Helping teachers cope with the stresses of the job goes beyond dealing with students who are traumatized. A proactive approach to wellness energizes staff and helps them build connections with colleagues.
Three years ago, Wild Rose ramped up a wellness program for staff. We scheduled an annual staff wellness day as a way to say, “You matter. We need you to take time to look after yourselves and we need you to do a better job in making sure you’re OK.”
Activities have included canoeing, orienteering, hiking, jazzercise, stand-up paddleboarding and “kangoo,” which involves jumping around with springs on one’s shoes like a kangaroo. Other popular sessions included massage, aromatherapy, singing, playing music, knitting and gardening. Local physicians, chiropractors, psychologists, fitness instructors, dietitians and others volunteered to lead sessions, and the district provided lunch.
To monitor wellness, we have surveys staff can self-administer to measure compassion fatigue and wellness, as well as a districtwide survey that we use to capture staff experiences from year to year.
To encourage staff to take time for themselves, we’ve implemented a Weekdays Til 6 campaign — suggesting no e-mails after 6 p.m. weekdays and none on weekends.
Schools and districts that want to set up their own wellness efforts for staff can follow the lead of our work in the Wild Rose School Division.
We implemented a wellness spending account that gave each staff member up to $700 to buy gym memberships, running shoes and fitness equipment, which is above and beyond our national health care coverage in Canada. We also created a district wellness team consisting of school board members, administrators, educational assistants, wellness workers, teachers and administrative assistants who are responsible for driving more of the wellness initiatives.

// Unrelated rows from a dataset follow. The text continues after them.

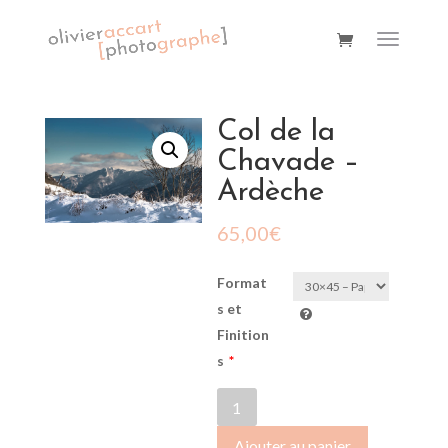
Col de la
Chavade –
Ardèche
65,00
€
Format
s et
Finition
s
*
quantité
de
Ajouter au panier
Col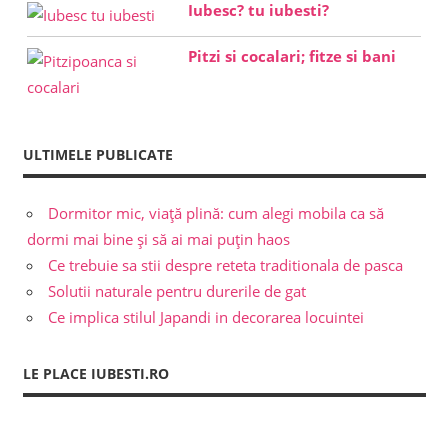
Iubesc? tu iubesti?
Pitzi si cocalari; fitze si bani
ULTIMELE PUBLICATE
Dormitor mic, viață plină: cum alegi mobila ca să
dormi mai bine și să ai mai puțin haos
Ce trebuie sa stii despre reteta traditionala de pasca
Solutii naturale pentru durerile de gat
Ce implica stilul Japandi in decorarea locuintei
LE PLACE IUBESTI.RO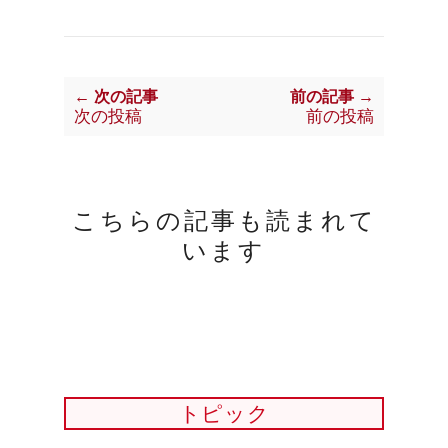
← 次の記事
前の記事 →
次の投稿
前の投稿
こちらの記事も読まれて
います
トピック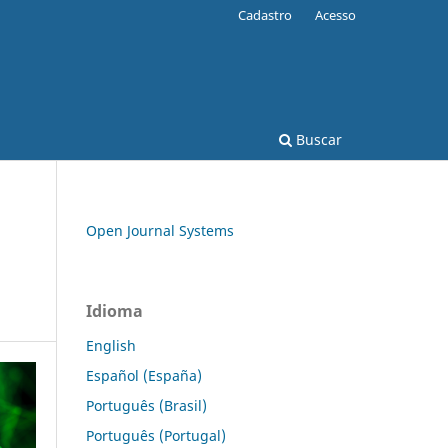
Cadastro
Acesso
Buscar
Open Journal Systems
Idioma
English
Español (España)
Português (Brasil)
Português (Portugal)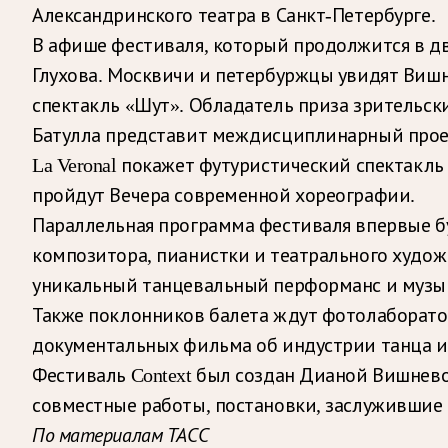
Александринского театра в Санкт-Петербурге.
В афише фестиваля, который продолжится в дв
Глухова. Москвичи и петербуржцы увидят Виш
спектакль «Шут». Обладатель приза зрительс
Батулла представит междисциплинарный проек
La Veronal покажет футуристический спектакль 
пройдут Вечера современной хореографии.
Параллельная программа фестиваля впервые б
композитора, пианистки и театрального худож
уникальный танцевальный перформанс и музык
Также поклонников балета ждут фотолаборато
документальных фильма об индустрии танца и
Фестиваль Context был создан Дианой Вишнево
совместные работы, постановки, заслужившие
По материалам ТАСС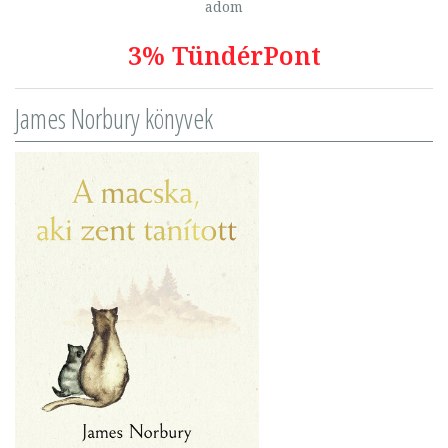
adom
3% TündérPont
James Norbury könyvek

To ensure clinical expertise guided the well-being of students and staff, we established a clinical wellness team. Membership was comprised of clinical team leaders and super-visors, counselors, coaches and therapists who work directly with the children and the family. The team provides a guiding force as districts move forward via the Carrington Connections Network Model. We believe that if mental health is a major priority, establishing clarity and creating an expertise within the clinical team of each school district is essential.
In our work with districts that are networked, we’ve developed an ever-ready infrastructure of individuals who understand trauma and relationships. These individuals can act as the conduit to share the “stories” of the most-challenging students with those who need to hear them the most — the adults who are caring for them and are responsible for carrying out the child’s treatment plan.

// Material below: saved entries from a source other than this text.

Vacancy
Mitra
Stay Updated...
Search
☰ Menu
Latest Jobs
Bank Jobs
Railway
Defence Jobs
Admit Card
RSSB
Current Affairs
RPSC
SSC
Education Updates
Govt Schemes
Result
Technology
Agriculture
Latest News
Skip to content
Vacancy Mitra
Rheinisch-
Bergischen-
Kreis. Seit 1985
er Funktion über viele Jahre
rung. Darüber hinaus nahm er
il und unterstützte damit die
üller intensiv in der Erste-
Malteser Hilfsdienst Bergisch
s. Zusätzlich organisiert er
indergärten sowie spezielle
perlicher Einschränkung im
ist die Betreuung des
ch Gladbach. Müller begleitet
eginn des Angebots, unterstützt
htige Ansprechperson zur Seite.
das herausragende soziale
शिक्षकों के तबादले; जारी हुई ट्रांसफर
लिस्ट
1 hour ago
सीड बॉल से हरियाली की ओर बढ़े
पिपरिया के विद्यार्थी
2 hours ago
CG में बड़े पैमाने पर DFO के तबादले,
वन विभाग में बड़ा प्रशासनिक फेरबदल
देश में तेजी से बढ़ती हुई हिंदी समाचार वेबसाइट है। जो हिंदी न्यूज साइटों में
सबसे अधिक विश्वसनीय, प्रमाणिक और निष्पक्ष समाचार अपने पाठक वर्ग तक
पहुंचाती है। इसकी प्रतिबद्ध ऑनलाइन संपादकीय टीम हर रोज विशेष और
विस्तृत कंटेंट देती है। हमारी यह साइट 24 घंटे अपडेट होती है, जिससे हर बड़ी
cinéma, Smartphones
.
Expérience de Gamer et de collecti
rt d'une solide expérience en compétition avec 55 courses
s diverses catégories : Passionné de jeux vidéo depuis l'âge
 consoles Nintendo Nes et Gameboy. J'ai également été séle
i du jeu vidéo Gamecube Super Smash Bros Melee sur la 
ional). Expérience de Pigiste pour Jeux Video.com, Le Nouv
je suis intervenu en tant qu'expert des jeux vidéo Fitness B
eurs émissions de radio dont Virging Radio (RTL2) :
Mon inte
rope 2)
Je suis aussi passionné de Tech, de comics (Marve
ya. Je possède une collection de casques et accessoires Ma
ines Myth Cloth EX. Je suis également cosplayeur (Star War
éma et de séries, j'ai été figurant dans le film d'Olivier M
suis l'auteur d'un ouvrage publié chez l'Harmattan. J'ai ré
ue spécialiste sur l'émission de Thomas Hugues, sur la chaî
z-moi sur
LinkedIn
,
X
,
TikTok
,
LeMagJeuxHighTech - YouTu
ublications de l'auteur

The shared experience of hearing a child’s story leads to connections among various parties, who respond by serving the children in a much more empathic and comprehensive way. The connections also ease the burden of one or two staff members being responsible for the most challenging cases, thus increasing staff efficacy across the board.
Finally, these school districts now can tap into a network in times of need. It is far too common that significant tragedy will arise. We know when the unthinkable happens, such as three sweet sisters dying in a farming accident, a school shooting or a horrific bus accident, even the best educators forget everything they know to be true when it’s their own staff or students who are affected.

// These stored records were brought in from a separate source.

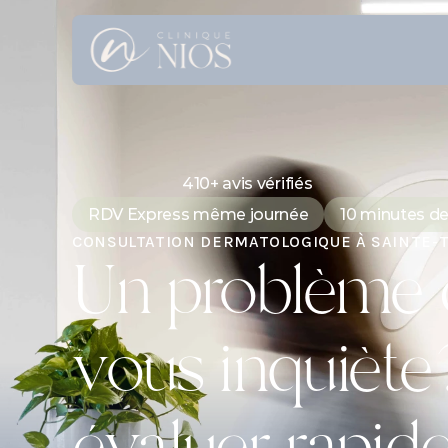
410+ avis vérifiés
RDV Express même journée
10 minutes de
CONSULTATION DERMATOLOGIQUE À SAINTE-
Un problème d
vous inquiète?
évaluer rapi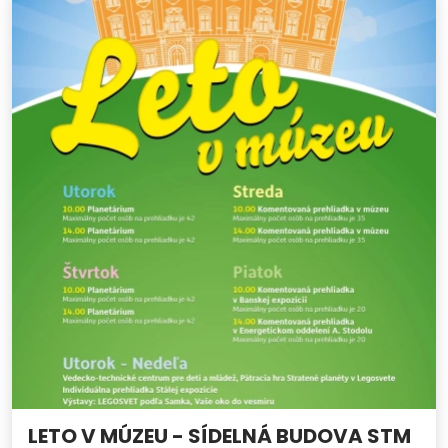
LETO V MÚZEU - SÍDELNÁ BUDOVA STM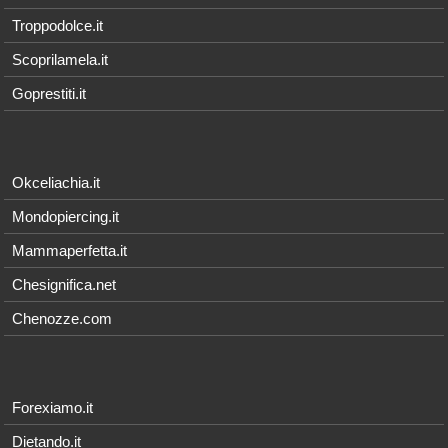
Troppodolce.it
Scoprilamela.it
Goprestiti.it
Okceliachia.it
Mondopiercing.it
Mammaperfetta.it
Chesignifica.net
Chenozze.com
Forexiamo.it
Dietando.it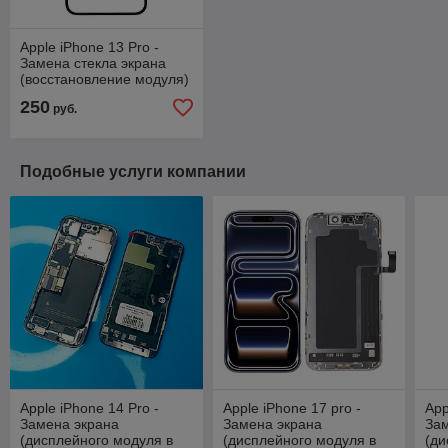
Apple iPhone 13 Pro -
Замена стекла экрана
(восстановление модуля)
250
руб.
Подобные услуги компании
Apple iPhone 14 Pro -
Apple iPhone 17 pro -
App
Замена экрана
Замена экрана
За
(дисплейного модуля в
(дисплейного модуля в
(ди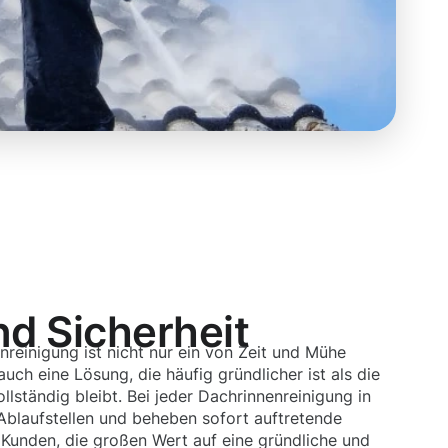
nd Sicherheit
nreinigung ist nicht nur ein von Zeit und Mühe
ch eine Lösung, die häufig gründlicher ist als die
llständig bleibt. Bei jeder Dachrinnenreinigung in
Ablaufstellen und beheben sofort auftretende
Kunden, die großen Wert auf eine gründliche und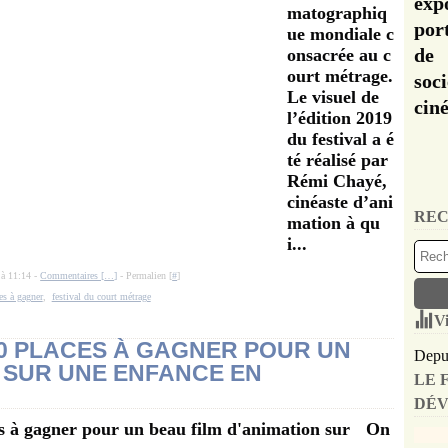
exp
matographiq
por
ue mondiale c
de 
onsacrée au c
ourt métrage.
soc
Le visuel de
cin
l’édition 2019
du festival a é
té réalisé par
Rémi Chayé,
cinéaste d’ani
REC
mation à qu
i...
 à 11:14 -
Commentaires [
…
]
- Permalien [
#
]
es à gagner
,
festival du court métrage
Vi
0 PLACES À GAGNER POUR UN
Depui
N SUR UNE ENFANCE EN
LE 
DÉV
On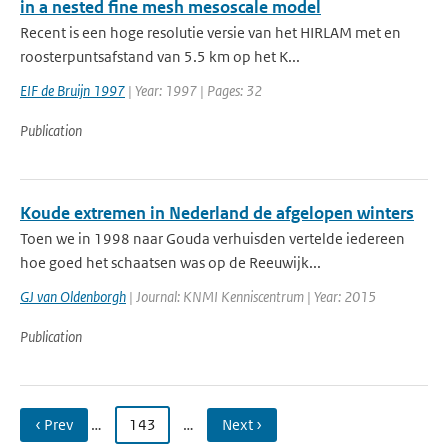
in a nested fine mesh mesoscale model
Recent is een hoge resolutie versie van het HIRLAM met en
roosterpuntsafstand van 5.5 km op het K...
EIF de Bruijn 1997
| Year: 1997 | Pages: 32
Publication
Koude extremen in Nederland de afgelopen winters
Toen we in 1998 naar Gouda verhuisden vertelde iedereen
hoe goed het schaatsen was op de Reeuwijk...
GJ van Oldenborgh
| Journal: KNMI Kenniscentrum | Year: 2015
Publication
‹ Prev
…
143
…
Next ›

Having access to human resources in other district schools or regionally within your state or province whom you can trust to have been trained to the same standard and with the same language as your staff becomes invaluable when they can step in and assist you in walking through difficult times with your students and staff.
We are creating a shift in culture to one of connection for staff. No longer should we say, “Children first,” without adding, “staff, too.”